The enormous logistical underworld that brings our goods is drab and invisible. Could architects deliver warehouses we can be proud of?

Ready to load.
Ready to load. Credit: istock petinovs

I had a big box left on my doorstep yesterday. Like many of us over the last year, my most frequent visitors have been delivery drivers. Fragments of their journeys – and those of their goods – have been exposed through the year. The uncertain living in the gig economy for those who zip around our streets, the piled up warehousing of Brexit preparations, the fresh Scottish seafood turning foul waiting in lorry parks for border delays, the towers of containers stuck on the Ever Given in the Suez Canal. 

The logistics of delivery are stamped across the country alongside traffic arteries. Motorways and A roads are punctuated by the truck stops that sustain lorry drivers after 10 hours on the road, the priciest parking and showers reserved for service stations in prime position in reach of major ports. Even bigger than these mega lorry parks are the distribution centres and warehouses they are heading towards. 

As we drive past at 70 miles per hour, the big shiny buildings are just boxes. So what that their massing is broken into bays, or that the application of stripes to the super smooth cladding panels sometimes slightly fools our eye into believing the building is smaller and the sky is bigger? These structures, and the parks they sit in, are measured in loading bays and thousands of square feet, not a sense of place. 

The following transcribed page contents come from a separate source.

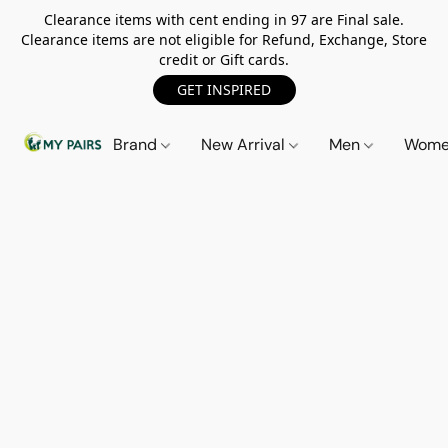
Clearance items with cent ending in 97 are Final sale.
Clearance items are not eligible for Refund, Exchange, Store
credit or Gift cards.
GET INSPIRED
Brand
New Arrival
Men
Wom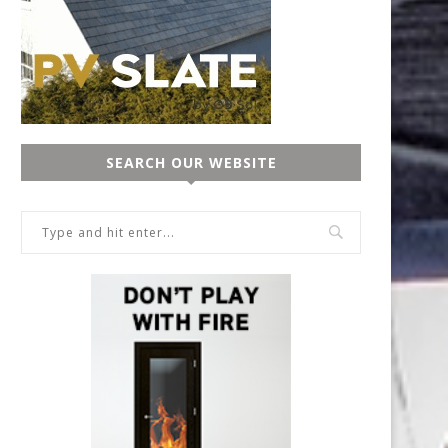
SEARCH OUR WEBSITE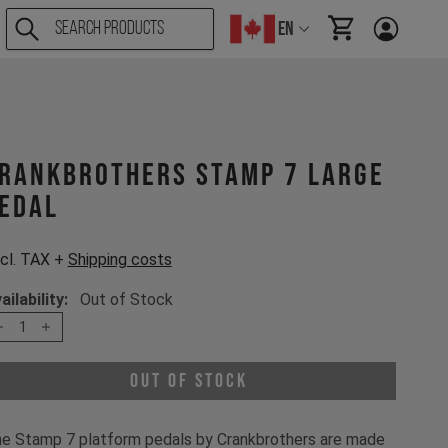
EN
items in cart, Vi
rankbrothers STAMP 7 Large
edal
cl. TAX +
Shipping costs
ailability:
Out of Stock
1
Out of Stock
e Stamp 7 platform pedals by Crankbrothers are made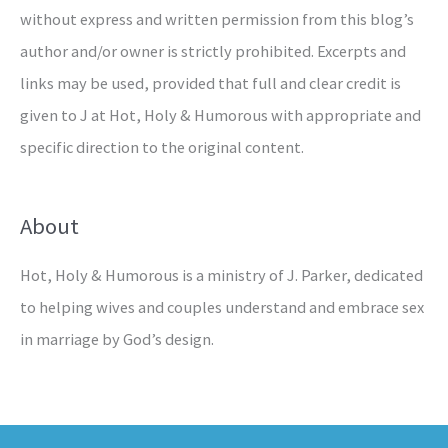
without express and written permission from this blog’s
author and/or owner is strictly prohibited. Excerpts and
links may be used, provided that full and clear credit is
given to J at Hot, Holy & Humorous with appropriate and
specific direction to the original content.
About
Hot, Holy & Humorous is a ministry of J. Parker, dedicated
to helping wives and couples understand and embrace sex
in marriage by God’s design.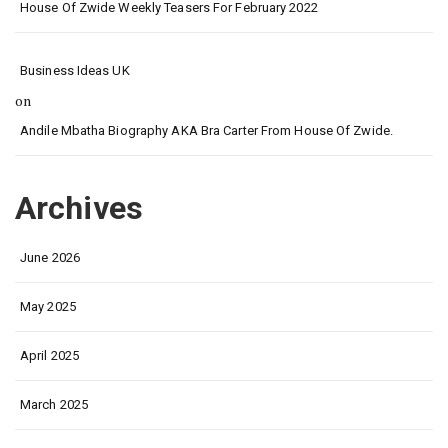
House Of Zwide Weekly Teasers For February 2022
Business Ideas UK
on
Andile Mbatha Biography AKA Bra Carter From House Of Zwide.
Archives
June 2026
May 2025
April 2025
March 2025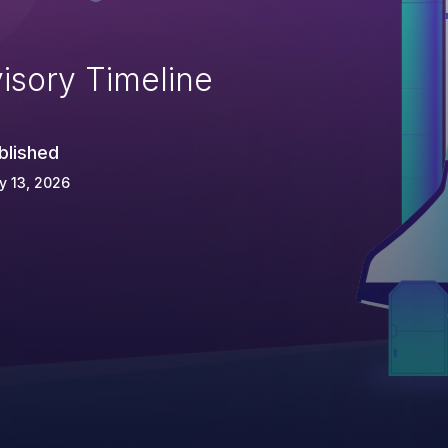
isory Timeline
blished
y 13, 2026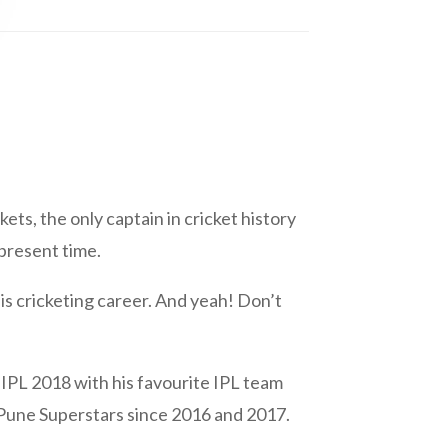
ets, the only captain in cricket history
 present time.
is cricketing career. And yeah! Don’t
IPL 2018 with his favourite IPL team
 Pune Superstars since 2016 and 2017.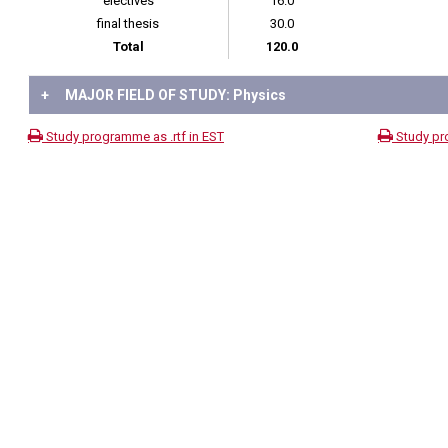
electives
16.0
final thesis
30.0
Total
120.0
+
MAJOR FIELD OF STUDY: Physics
Study programme as .rtf in EST
Study pr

These structures, and the parks they sit in, are measured in loading bays and thousands of square feet, not a sense of place

Figures from Jones Lang LaSalle show that in the turbulent rebalancing this lockdown year between online commerce and real live shops there has been an increase in demand for warehousing. Glenigan reports over £10 billion of new projects in this sector getting consent in 2020. Knight Frank predicts over 7 million ft² of new warehousing will be needed in the next three years. 

They come with the promise of local jobs and work for engineers, and sometimes architects, specifying the structure and the skin, and where the offices and loos fit between shelves. They help ensure the high end are Breeam excellent, with bike racks and biodiversity strategies, they work on the masterplans. The high tech priests of ‘shed’ architecture are nowhere to be seen, they are off designing towers in China. No, this is the work of specialist architects, building from Warrington to Wigan and Wakefield. Revit drawings come with articulated lorries parked at the gates. They develop sites with hints of their old uses, like Exeter’s Marsh Barton or Kingswood Lakeside in Staffordshire, or with sheer business ambition like Segro Logistics Park East Midlands Gateway near Derby. 

Not in the country, not in the city, these logistics parks are liminal infrastructures, divorced from our experience. But they are on our doorstep, that is the point. Segro boasts that its East Midlands Gateway has one million people within 30 minutes’ drive. 

Could logistics parks be something we are proud of, like the warehouses of the industrial revolution? As the Amazon Prime lorries line up on the slip road we have to ask why are we not paying more attention to these essential and problematic chunks of our modern world.